HERMAN is the youngest group leader to get into the Top
Ten for ages, and as such you'd think he had some visions of grandeur. Not a big of it.

    He talks about the pop business rather like a cynic, doesn't reckon London all that highly and admits all sorts of things that he really shouldn't.
    For instance, when I met him at his publicist's office, we went on to the roof and I asked him if he felt good about being a big hit.
    "No," he replied. "Anyone can be a hit these days in this business, can't they?

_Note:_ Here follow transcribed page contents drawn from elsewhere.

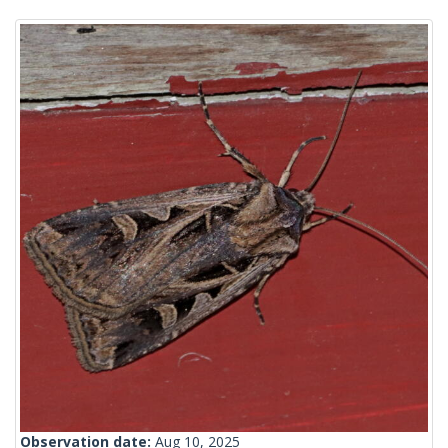
Observation date:
Aug 10, 2025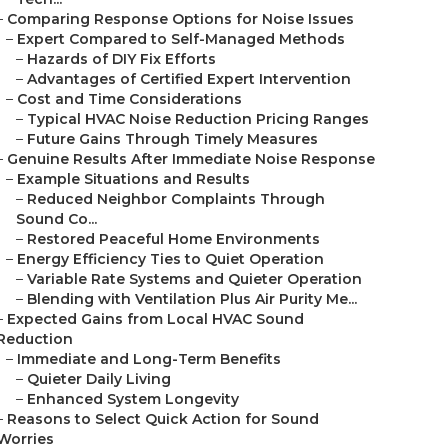
–
Comparing Response Options for Noise Issues
–
Expert Compared to Self-Managed Methods
–
Hazards of DIY Fix Efforts
–
Advantages of Certified Expert Intervention
–
Cost and Time Considerations
–
Typical HVAC Noise Reduction Pricing Ranges
–
Future Gains Through Timely Measures
–
Genuine Results After Immediate Noise Response
–
Example Situations and Results
–
Reduced Neighbor Complaints Through
Sound Co...
–
Restored Peaceful Home Environments
–
Energy Efficiency Ties to Quiet Operation
–
Variable Rate Systems and Quieter Operation
–
Blending with Ventilation Plus Air Purity Me...
–
Expected Gains from Local HVAC Sound
Reduction
–
Immediate and Long-Term Benefits
–
Quieter Daily Living
–
Enhanced System Longevity
–
Reasons to Select Quick Action for Sound
Worries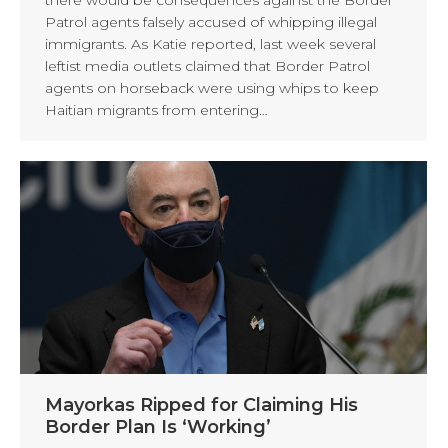
Patrol agents falsely accused of whipping illegal
immigrants. As Katie reported, last week several
leftist media outlets claimed that Border Patrol
agents on horseback were using whips to keep
Haitian migrants from entering…
Mayorkas Ripped for Claiming His
Border Plan Is ‘Working’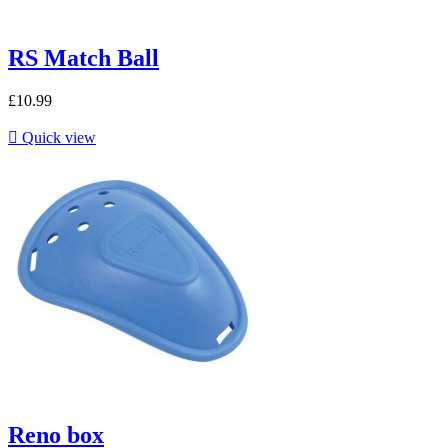
RS Match Ball
£10.99

Quick view
Reno box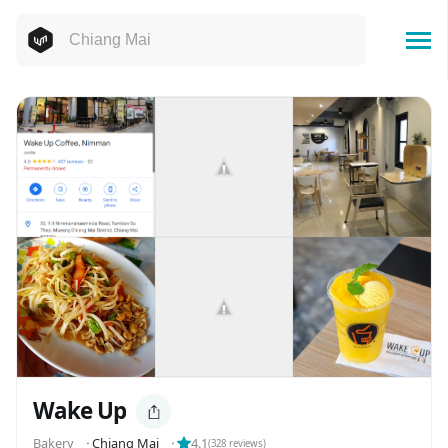
Wake Up
️️️️Bakery
⬝
Chiang Mai
⬝
4.1
(
328
reviews)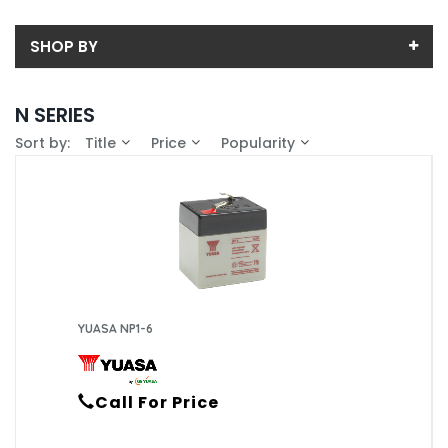
SHOP BY
Back
N SERIES
Price
Sort by:
Title
Price
Popularity
Price range (inc VAT):
Brand
YUASA (27)
Availability
In-Stock (15)
YUASA NP1-6
Call For Price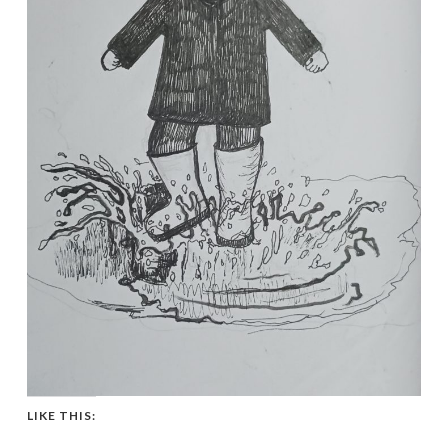
LIKE THIS: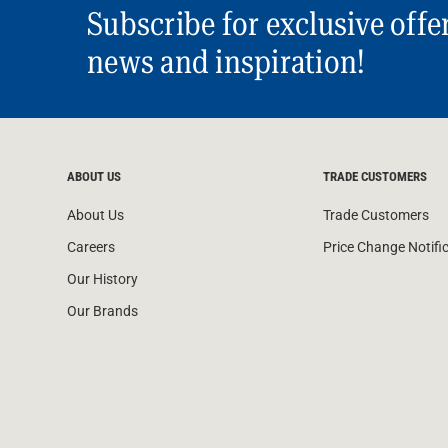
Subscribe for exclusive offe
news and inspiration!
ABOUT US
TRADE CUSTOMERS
About Us
Trade Customers
Careers
Price Change Notifi
Our History
Our Brands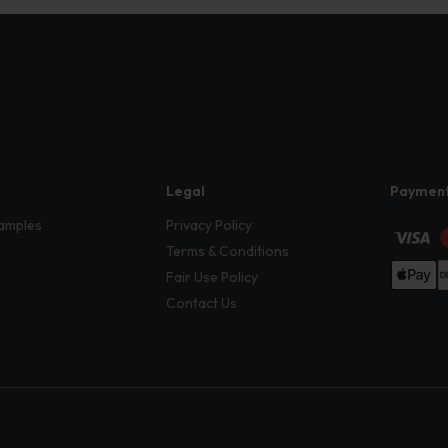
Legal
Paymen
amples
Privacy Policy
Terms & Conditions
Fair Use Policy
Contact Us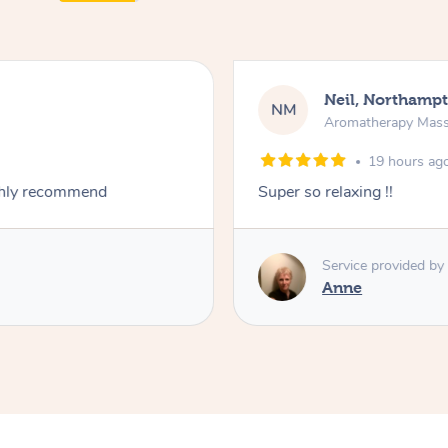
Neil, Northamp
NM
Aromatherapy Mas
19 hours ag
ighly recommend
Super so relaxing !!
Service provided by
Anne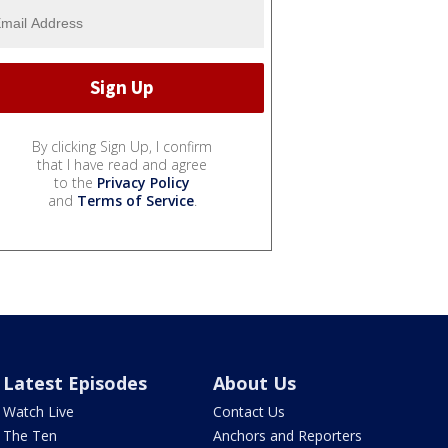
By clicking Sign Up, I confirm
that I have read and agree
to the
Privacy Policy
and
Terms of Service
.
Latest Episodes
About Us
Watch Live
Contact Us
The Ten
Anchors and Reporters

You don't have to be great or a big talent to do it."
    He saw a workman many feet below and dared me: "i bet you can't hit him with something from here before he moves."
    Herman, who obviously hasn't realised his success yet, got into pop singing by a rather roundabout way.
    "I went to Manchester School of Music because my parents thought I needed piano lessons. They're piano fanatics," he said, the hot sun beating down on his head. "Then the people there decided I needed drama studies.
    "Then they thought I needed singing lessons, so I did that. A singing actor was needed for the 'Knight Errant' TV programme, and I got the part, then I played Len Fairclough's son's part in 'Coronation Street.' when it had just started.
    "One night, a group I knew needed a singer to stand in for their regular who was ill, so I did it and they kept me on. Then our managers invited Mickie Most to come and listend to us and he recorded us."
    Herman's cute Mancurian accent added something to his seemingly endless narrative. While a photographer made him fit himself into a number of improbable poses very near the roof edge, we spoke further.
    "I've been to London before, to look at things," Herman told me. "I went round a lot of the clubs, but I don't like them. There's one in Soho where a lot of stars were made. Have you been there?"

Drag
    I said I had, and Herman continued: "Well, I reckon it's a drag. The clubs in Manchester are far better. Haven't you been to them? You should."
    When he was only 13 or 14, Herman used to tell lies about his age so that he could become a Patrol leader in the Boy Scouts. He remembers that organisation as a great time. He's an adventurer and sometimes wishes he could do some of the Scout things again.
 

    "once, me and a friend went round the Continent to France, Belgium and other places," he said eagerly. "Trouble was, we had too much money. Anytime we wanted to ride anywhere or buy anything, we could. If we'd have been broke, it would have been better."
    After achieving his big hit with "I'm Into Something Good," loads of offers have been pouring in for Herman and the Hermits. I wondered what it had been like for him a few years ago when he first appeared on TV.
    "I felt like I wanted to go and sit in a small room on my own," he said. "Wouldn't you?"
    Herman is very slim and displays a confidence that may be a front. There is this big idea about new singers being full of their own importance that doesn't seem to apply to him.
    Pop groups spend a lot of their hectic lives rushing around in vans and living in hotels. They often wake up in the morning feeling like nothing on earth. Strangely, this sort of thing appeals to Herman.
    "It's great," he enthused. "No two days are the same in this business, you never know what's going to happen. It's all a big laugh!"
    Uncertainty seems to be a keyword in Herman's life. He's used to other people making the decisions for him - though he refuses to admit that he makes none himself - and he doesn't expect to be a singer for ever.
    "People in this business always seem to end up making films. I've acted before, so I'm half way there. I think I could be an actor if I wasn't a singer," he ended.